Hizo una pausa y prosiguió ahora mucho más bajito, al oído de ella:

—Vamos a pasar una temporada en el bosque, Dolly. Quiero tenerte en aquellos lugares donde tan felices fuimos ambos, sin que por ello nos lo hubiéramos dicho nunca.

—¿Y el niño?

—Nos lo llevaremos. Irán también Luci y su marido. Lo pasaremos bien. Después te presentaré en la Corte.

—¡En la Corte! ¡Y empezar de nuevo!

—Pero esta vez estarás al lado de tu marido, lord Glinton.

* * *

—¡Qué raro, Edward! —exclamó sinceramente extrañada—. Antes no había carretera por estos lugares.

—Pero ahora, sí.

El auto continuó corriendo. La carretera brillaba en la noche en medio de aquel bosque, al que partía como una línea recta. Dolly observó con el corazón tembloroso que el auto se detenía, al fin, ante una linda casa de campo, rodeada de un fresco y bello jardín. El lago rutilaba a lo lejos con reflejos metálicos, y Dolly, con los ojos desorbitados por el asombro, saltó al césped y contempló aquellos lugares tan queridos, que, aun con ser los mismos, eran tan diferentes de cómo los conocía.

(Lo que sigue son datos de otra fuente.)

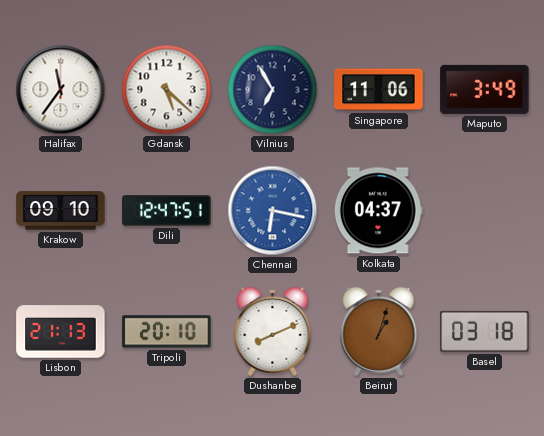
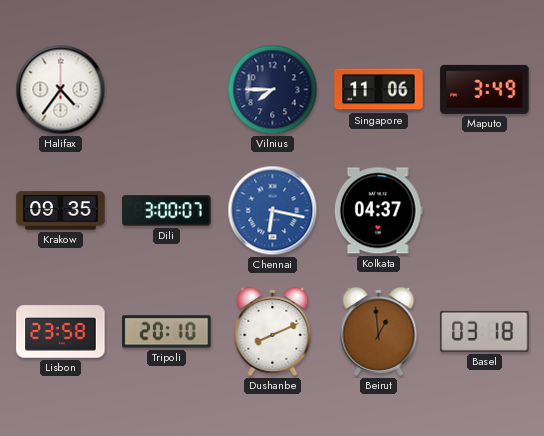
Halifax: 11:36 -> 4:36
Gdansk: 5:22 -> none
Vilnius: 6:55 -> 7:45
Krakow: 09:10 -> 09:35
Dili: 12:47 -> 3:00
Lisbon: 21:13 -> 23:58
Beirut: 1:03 -> 12:59
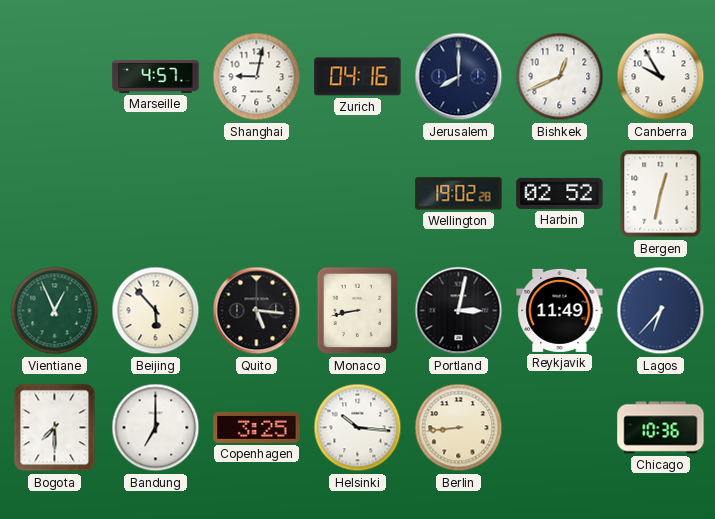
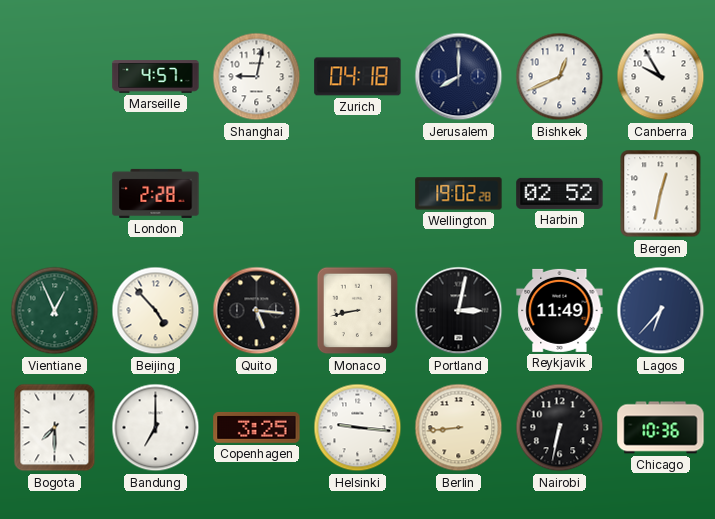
Zurich: 04:16 -> 04:18
London: none -> 2:28
Beijing: 5:53 -> 4:53
Helsinki: 10:16 -> 9:16
Nairobi: none -> 6:32
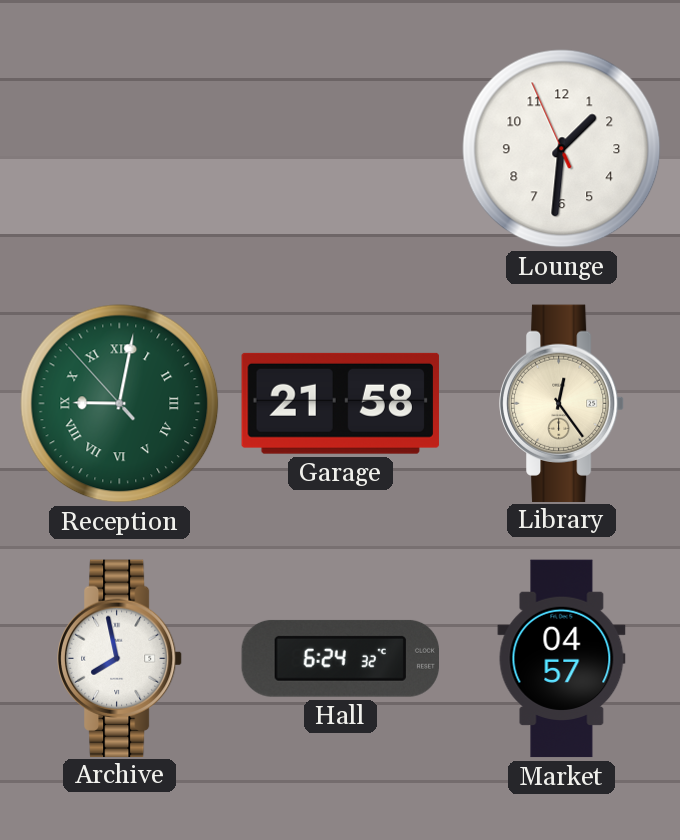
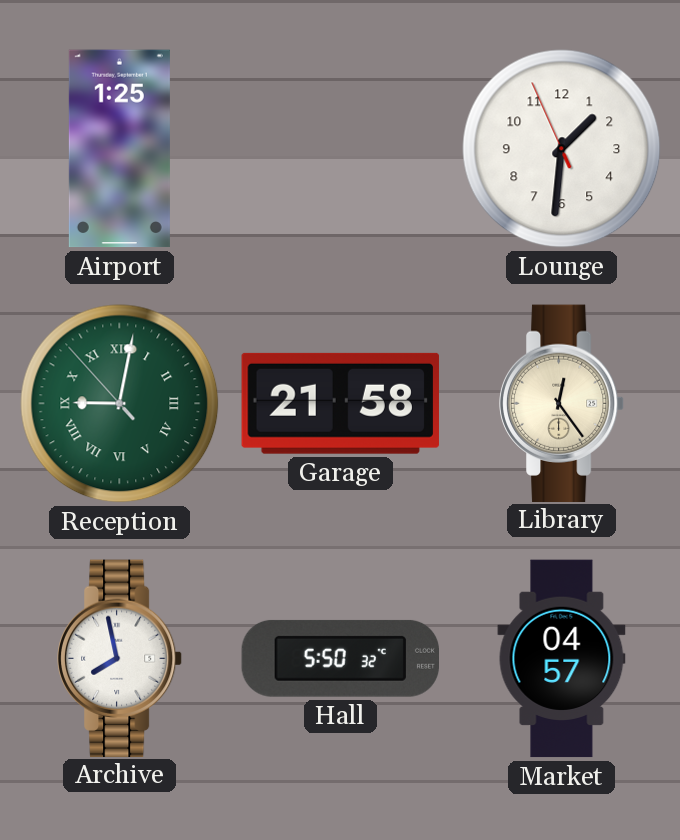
Airport: none -> 1:25
Hall: 6:24 -> 5:50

—Edward —murmuró estremecida por la emoción.

—¿Cómo has hecho esto?

—Fueron tres años de intenso trabajo, querida.

—Pero si yo vine aquí una vez...

—Lo sé. Fue después cuando yo decidí estacionarme aquí. Trabajé intensamente para rendirte este tributo. Es el regalo que hago a mi querida judía.

Ella se colgó de su cuello y lo besó en plena boca, con intensidad, con adoración.

—Mi amado lord —musitó, bajito—. No te pesará, querido mío. ¡Nunca te pesará!

El nene corría tras de la vieja Luci en dirección al lago.

Edward cogió a su esposa en brazos y la llevó a través del jardín.

—Aquí seremos felices, Dolly.

En los ojos de aquella judía apareció el brillo de una lágrima. Edward la bebió avaricioso y miró hacia el firmamento.

—Dios te bendiga, padre —exclamó Dolly.

Penetraron en la casita, depositó a su mujer sobre un diván y dijo contemplándola apasionadamente:

—Ahora tienes que prometerme olvidar el pasado, Dolly.

—¿Cómo no voy a olvidarlo si tú estás a mi lado? Siéntate aquí, Teddy. Quiero decirte cómo te quiero.

Y se lo dijo tan intensamente, que el hombre quedó enajenado.